Task to carry out >> The entries below contain pictures, which are to be left out; write out exactly, and only, the lines from the line with "οι Ιαματικές Πηγές Πρέβεζας να τεθούν σε" up to and including the line with "pneumatycznych jest ich".

###

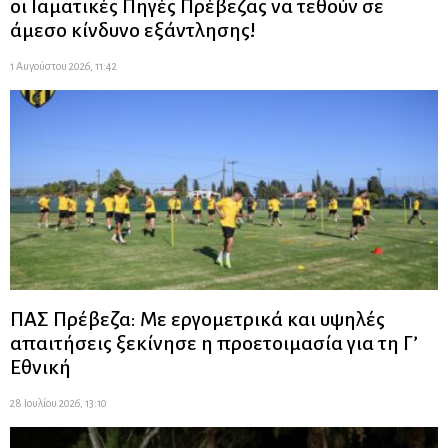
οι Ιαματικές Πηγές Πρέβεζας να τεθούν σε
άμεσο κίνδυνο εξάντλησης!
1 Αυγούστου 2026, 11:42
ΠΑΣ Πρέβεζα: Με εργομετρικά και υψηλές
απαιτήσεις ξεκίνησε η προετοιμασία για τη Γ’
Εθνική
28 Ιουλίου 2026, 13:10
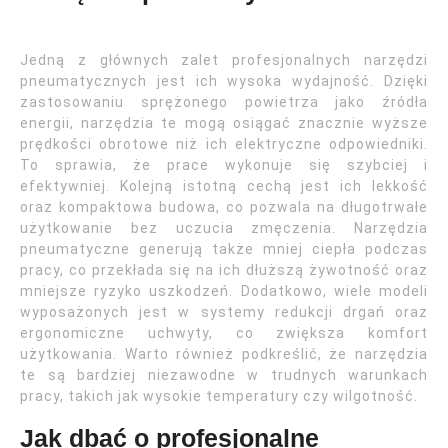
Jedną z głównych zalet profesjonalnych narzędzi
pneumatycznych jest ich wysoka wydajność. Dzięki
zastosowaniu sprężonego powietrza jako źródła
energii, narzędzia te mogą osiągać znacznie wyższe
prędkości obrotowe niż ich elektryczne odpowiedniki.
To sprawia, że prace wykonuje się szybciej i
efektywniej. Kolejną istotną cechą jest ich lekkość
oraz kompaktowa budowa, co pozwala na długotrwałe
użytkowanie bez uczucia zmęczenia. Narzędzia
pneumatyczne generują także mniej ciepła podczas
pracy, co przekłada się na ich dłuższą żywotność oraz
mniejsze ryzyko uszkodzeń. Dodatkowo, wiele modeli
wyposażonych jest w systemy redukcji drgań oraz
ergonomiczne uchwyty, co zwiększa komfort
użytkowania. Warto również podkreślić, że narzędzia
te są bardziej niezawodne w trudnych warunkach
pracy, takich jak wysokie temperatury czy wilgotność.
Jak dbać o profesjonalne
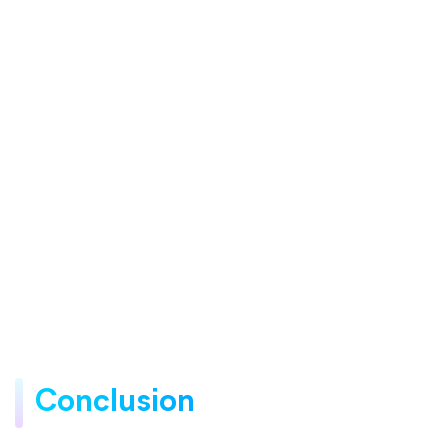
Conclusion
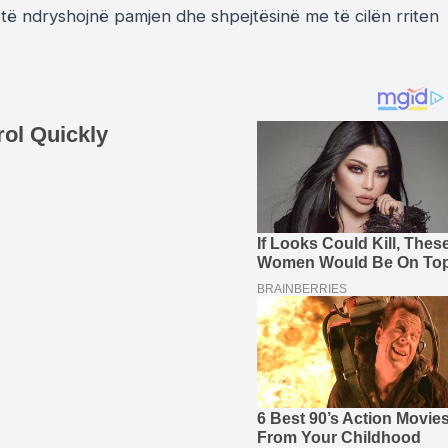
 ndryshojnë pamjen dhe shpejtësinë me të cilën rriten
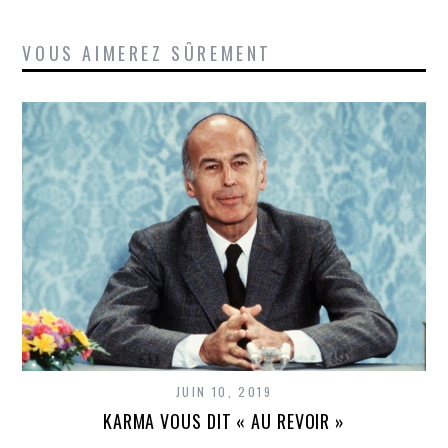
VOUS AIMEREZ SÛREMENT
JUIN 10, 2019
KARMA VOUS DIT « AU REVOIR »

###

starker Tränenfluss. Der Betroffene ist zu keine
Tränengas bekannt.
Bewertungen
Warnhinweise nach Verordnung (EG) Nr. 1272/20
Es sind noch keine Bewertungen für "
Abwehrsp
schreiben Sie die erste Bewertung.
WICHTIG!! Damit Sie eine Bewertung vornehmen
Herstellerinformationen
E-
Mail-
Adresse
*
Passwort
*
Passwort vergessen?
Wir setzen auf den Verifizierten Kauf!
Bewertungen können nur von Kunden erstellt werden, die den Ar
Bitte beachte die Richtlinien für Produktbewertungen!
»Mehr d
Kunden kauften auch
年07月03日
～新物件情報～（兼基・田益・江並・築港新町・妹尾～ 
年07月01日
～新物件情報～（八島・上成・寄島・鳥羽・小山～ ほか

###

Finished exercise >>
οι Ιαματικές Πηγές Πρέβεζας να τεθούν σε
άμεσο κίνδυνο εξάντλησης!
1 Αυγούστου 2026, 11:42
ΠΑΣ Πρέβεζα: Με εργομετρικά και υψηλές
απαιτήσεις ξεκίνησε η προετοιμασία για τη Γ’
Εθνική
28 Ιουλίου 2026, 13:10
Jedną z głównych zalet profesjonalnych narzędzi
pneumatycznych jest ich wysoka wydajność. Dzięki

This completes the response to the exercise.